What you will do: In the entries that follow, the line with "This screenshot has width=1440, height=2424." opens the range and the line with "What do you see at coordinates (69, 2240)" closes it; repeat that range exactly, both lines included.

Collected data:
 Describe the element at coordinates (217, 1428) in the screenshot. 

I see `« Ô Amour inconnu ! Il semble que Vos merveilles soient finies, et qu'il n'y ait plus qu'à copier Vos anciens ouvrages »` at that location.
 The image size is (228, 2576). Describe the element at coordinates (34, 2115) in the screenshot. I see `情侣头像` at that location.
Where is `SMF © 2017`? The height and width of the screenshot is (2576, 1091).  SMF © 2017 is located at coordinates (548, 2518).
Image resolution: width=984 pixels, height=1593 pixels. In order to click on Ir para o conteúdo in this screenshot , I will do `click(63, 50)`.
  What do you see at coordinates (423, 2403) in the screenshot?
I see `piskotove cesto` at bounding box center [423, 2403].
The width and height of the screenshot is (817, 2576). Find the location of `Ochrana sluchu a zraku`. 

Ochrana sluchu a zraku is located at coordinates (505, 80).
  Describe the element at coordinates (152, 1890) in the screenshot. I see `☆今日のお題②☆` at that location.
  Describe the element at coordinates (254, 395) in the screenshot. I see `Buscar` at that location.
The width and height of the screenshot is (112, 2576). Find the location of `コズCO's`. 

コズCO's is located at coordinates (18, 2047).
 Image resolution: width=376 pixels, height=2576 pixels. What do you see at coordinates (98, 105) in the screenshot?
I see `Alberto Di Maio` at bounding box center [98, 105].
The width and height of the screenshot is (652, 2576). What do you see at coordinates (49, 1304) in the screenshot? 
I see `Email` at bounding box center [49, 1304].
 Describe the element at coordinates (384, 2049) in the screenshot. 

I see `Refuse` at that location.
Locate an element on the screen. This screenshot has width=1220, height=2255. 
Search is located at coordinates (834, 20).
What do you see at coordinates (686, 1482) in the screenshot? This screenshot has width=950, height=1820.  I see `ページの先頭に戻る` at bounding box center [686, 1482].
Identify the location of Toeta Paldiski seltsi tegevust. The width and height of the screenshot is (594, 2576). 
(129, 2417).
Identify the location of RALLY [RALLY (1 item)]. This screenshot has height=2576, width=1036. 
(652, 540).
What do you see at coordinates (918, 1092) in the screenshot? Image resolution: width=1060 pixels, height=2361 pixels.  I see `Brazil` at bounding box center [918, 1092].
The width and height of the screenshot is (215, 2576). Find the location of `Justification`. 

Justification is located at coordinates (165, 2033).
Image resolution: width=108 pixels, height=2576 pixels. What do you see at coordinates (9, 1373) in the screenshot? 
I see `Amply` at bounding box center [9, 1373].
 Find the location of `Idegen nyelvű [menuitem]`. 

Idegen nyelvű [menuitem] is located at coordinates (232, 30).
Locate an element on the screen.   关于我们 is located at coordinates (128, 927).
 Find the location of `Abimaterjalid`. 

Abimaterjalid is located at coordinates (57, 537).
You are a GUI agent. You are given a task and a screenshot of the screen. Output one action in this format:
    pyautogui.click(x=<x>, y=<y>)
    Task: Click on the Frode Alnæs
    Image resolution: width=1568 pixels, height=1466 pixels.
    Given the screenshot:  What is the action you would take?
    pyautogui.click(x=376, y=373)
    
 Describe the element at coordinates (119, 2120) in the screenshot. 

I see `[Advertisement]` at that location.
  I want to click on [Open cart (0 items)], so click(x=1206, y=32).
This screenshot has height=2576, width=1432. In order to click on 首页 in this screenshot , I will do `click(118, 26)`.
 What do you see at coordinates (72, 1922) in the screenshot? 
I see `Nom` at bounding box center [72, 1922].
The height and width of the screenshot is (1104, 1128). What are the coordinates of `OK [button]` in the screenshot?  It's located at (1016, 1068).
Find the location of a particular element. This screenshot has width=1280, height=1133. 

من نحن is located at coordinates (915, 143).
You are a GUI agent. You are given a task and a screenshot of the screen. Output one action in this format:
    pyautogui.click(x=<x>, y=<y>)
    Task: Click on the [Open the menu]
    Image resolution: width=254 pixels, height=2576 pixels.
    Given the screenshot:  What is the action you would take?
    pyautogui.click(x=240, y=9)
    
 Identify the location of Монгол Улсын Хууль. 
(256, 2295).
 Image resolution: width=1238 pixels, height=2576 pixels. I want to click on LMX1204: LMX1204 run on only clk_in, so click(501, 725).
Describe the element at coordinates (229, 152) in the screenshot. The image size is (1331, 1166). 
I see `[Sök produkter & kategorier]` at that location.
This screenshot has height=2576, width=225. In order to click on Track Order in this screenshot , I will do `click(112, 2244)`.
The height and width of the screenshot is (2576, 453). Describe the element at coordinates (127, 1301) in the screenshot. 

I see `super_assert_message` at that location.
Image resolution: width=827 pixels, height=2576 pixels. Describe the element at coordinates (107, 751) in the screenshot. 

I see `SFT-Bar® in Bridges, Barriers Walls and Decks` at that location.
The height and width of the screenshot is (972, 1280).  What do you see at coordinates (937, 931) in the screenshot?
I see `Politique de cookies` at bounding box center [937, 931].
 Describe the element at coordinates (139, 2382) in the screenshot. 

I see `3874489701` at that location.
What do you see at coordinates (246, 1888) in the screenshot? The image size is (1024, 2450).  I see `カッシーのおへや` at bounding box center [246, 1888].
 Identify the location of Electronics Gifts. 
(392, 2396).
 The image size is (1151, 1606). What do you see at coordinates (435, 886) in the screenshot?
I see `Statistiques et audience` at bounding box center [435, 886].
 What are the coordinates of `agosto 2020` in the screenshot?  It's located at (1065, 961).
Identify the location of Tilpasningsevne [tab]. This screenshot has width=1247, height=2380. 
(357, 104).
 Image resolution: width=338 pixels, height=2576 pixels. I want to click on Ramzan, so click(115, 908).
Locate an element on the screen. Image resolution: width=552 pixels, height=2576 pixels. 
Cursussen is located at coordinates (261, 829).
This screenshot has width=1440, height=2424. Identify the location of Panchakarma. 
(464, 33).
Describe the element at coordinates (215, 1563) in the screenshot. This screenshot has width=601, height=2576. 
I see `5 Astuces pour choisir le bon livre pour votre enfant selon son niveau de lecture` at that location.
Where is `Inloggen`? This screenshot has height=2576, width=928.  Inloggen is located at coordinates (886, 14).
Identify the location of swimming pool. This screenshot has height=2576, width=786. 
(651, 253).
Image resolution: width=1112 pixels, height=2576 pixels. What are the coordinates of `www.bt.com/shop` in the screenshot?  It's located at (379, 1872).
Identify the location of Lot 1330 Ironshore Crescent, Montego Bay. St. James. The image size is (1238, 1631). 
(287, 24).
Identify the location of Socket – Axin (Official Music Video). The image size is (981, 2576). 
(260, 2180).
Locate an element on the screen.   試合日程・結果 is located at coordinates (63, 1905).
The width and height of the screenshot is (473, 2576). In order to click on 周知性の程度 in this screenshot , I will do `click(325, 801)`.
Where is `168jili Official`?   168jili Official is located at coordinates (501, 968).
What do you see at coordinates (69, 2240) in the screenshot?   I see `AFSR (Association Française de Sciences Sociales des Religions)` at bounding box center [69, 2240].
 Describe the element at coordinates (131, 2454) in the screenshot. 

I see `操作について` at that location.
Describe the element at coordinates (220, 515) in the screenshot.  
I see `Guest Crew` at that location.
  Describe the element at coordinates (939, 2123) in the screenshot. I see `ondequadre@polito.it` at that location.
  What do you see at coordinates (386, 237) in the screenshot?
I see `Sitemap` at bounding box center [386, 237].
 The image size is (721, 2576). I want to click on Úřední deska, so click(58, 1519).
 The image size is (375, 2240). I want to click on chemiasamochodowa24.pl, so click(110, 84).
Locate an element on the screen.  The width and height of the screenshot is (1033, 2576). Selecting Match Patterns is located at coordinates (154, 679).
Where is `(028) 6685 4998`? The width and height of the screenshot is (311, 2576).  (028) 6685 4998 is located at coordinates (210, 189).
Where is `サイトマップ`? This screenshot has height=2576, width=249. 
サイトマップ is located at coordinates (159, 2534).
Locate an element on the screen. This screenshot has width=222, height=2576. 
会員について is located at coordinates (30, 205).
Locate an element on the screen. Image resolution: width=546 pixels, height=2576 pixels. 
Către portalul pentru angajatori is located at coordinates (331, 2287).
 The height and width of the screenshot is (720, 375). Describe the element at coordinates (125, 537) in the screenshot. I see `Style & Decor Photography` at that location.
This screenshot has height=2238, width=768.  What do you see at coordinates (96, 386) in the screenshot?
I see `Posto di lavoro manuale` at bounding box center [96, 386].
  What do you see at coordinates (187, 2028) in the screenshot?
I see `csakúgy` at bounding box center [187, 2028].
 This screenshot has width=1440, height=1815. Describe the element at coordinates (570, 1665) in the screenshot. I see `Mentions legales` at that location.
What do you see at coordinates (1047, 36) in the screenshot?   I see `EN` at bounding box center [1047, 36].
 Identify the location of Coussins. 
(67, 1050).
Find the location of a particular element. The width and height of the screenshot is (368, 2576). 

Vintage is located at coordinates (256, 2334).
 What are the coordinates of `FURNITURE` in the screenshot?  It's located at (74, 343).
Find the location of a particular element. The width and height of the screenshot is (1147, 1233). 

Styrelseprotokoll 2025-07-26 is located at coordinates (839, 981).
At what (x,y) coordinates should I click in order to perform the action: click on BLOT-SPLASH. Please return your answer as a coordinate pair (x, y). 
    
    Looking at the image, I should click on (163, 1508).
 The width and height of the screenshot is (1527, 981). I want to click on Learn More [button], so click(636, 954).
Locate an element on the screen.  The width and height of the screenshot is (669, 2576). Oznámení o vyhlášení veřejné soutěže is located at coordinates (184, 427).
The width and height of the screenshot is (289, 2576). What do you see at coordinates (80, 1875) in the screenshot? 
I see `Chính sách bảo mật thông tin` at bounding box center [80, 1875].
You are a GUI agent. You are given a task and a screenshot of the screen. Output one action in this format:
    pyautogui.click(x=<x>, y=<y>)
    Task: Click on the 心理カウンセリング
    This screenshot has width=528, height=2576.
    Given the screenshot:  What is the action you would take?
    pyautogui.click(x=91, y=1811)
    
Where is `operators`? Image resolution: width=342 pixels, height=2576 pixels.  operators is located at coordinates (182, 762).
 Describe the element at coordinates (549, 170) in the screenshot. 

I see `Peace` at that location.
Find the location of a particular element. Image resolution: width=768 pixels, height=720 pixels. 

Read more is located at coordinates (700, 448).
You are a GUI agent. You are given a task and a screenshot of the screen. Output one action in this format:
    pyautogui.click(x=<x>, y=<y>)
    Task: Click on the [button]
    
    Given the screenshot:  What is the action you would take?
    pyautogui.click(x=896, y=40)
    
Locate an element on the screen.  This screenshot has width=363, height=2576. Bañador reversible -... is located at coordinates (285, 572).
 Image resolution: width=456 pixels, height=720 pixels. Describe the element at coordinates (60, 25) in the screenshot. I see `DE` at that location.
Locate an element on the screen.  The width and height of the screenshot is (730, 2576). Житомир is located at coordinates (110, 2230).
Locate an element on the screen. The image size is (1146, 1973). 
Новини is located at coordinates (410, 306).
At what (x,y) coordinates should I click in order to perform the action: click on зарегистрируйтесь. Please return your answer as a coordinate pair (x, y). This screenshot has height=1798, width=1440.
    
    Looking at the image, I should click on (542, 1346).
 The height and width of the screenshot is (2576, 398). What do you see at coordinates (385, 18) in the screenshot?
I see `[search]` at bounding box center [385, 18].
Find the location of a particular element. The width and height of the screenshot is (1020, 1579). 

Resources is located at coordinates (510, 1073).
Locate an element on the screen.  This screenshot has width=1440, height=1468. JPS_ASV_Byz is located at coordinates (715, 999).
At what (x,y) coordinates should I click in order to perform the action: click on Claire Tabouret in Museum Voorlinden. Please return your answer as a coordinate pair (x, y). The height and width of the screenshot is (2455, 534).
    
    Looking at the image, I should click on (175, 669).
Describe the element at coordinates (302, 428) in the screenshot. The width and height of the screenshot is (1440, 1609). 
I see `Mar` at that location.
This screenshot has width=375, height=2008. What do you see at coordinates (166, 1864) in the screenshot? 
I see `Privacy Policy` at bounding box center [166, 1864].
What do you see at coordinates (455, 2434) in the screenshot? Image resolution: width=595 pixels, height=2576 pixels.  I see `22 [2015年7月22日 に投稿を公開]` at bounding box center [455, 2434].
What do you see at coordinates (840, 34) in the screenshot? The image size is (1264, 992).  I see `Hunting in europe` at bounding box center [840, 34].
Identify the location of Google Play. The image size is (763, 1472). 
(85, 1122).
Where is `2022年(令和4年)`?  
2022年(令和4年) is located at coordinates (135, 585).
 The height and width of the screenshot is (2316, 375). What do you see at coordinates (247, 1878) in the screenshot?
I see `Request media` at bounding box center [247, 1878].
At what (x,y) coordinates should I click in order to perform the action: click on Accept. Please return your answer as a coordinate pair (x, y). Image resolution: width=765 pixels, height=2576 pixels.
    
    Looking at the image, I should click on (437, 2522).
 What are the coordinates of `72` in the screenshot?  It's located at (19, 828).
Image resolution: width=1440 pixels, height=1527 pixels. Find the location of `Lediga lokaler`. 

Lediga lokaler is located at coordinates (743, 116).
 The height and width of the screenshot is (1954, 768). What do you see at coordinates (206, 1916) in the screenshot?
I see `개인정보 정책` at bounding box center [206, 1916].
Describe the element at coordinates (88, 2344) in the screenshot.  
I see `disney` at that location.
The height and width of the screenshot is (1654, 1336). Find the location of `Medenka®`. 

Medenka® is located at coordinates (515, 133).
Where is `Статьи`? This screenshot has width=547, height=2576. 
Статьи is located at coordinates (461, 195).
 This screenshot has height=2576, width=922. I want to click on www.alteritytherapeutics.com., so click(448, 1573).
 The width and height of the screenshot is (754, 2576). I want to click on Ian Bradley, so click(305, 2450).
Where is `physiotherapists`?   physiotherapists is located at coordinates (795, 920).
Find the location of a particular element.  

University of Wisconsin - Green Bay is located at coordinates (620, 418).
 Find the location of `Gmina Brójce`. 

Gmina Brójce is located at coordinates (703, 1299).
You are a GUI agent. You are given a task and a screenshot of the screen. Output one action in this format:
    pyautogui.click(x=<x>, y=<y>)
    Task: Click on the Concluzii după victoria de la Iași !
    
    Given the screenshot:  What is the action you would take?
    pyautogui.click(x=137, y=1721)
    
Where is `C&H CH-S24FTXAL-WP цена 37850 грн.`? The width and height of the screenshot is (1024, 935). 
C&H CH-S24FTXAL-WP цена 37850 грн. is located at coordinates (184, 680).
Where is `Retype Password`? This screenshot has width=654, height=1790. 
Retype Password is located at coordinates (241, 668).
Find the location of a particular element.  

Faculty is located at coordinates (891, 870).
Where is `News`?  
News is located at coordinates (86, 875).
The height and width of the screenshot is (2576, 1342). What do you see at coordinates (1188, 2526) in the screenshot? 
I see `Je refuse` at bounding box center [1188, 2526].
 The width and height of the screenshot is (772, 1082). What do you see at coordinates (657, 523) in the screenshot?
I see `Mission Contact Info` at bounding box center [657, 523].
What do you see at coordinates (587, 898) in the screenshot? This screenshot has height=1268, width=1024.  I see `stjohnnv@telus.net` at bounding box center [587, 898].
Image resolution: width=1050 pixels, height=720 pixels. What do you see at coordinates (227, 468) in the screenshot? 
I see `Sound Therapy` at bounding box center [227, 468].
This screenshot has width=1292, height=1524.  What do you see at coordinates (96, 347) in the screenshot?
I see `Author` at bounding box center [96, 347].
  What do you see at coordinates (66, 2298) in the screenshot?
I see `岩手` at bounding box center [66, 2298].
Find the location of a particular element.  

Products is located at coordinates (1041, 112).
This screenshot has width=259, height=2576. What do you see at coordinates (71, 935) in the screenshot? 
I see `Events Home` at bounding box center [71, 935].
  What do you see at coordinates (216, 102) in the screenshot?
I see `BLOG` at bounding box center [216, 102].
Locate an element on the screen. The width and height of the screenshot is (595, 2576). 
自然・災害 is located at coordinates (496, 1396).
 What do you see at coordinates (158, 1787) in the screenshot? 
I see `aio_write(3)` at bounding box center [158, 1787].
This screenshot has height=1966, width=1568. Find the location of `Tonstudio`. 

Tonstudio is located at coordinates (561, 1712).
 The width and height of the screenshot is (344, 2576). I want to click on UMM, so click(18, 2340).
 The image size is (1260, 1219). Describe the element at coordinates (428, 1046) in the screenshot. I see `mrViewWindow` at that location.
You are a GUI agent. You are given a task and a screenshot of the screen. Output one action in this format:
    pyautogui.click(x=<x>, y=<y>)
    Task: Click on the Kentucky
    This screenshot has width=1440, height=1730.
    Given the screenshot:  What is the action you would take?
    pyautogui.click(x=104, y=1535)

Answer below:
This screenshot has width=1440, height=2424. Identify the location of Panchakarma. 
(464, 33).
Describe the element at coordinates (215, 1563) in the screenshot. This screenshot has width=601, height=2576. 
I see `5 Astuces pour choisir le bon livre pour votre enfant selon son niveau de lecture` at that location.
Where is `Inloggen`? This screenshot has height=2576, width=928.  Inloggen is located at coordinates (886, 14).
Identify the location of swimming pool. This screenshot has height=2576, width=786. 
(651, 253).
Image resolution: width=1112 pixels, height=2576 pixels. What are the coordinates of `www.bt.com/shop` in the screenshot?  It's located at (379, 1872).
Identify the location of Lot 1330 Ironshore Crescent, Montego Bay. St. James. The image size is (1238, 1631). 
(287, 24).
Identify the location of Socket – Axin (Official Music Video). The image size is (981, 2576). 
(260, 2180).
Locate an element on the screen.   試合日程・結果 is located at coordinates (63, 1905).
The width and height of the screenshot is (473, 2576). In order to click on 周知性の程度 in this screenshot , I will do `click(325, 801)`.
Where is `168jili Official`?   168jili Official is located at coordinates (501, 968).
What do you see at coordinates (69, 2240) in the screenshot?   I see `AFSR (Association Française de Sciences Sociales des Religions)` at bounding box center [69, 2240].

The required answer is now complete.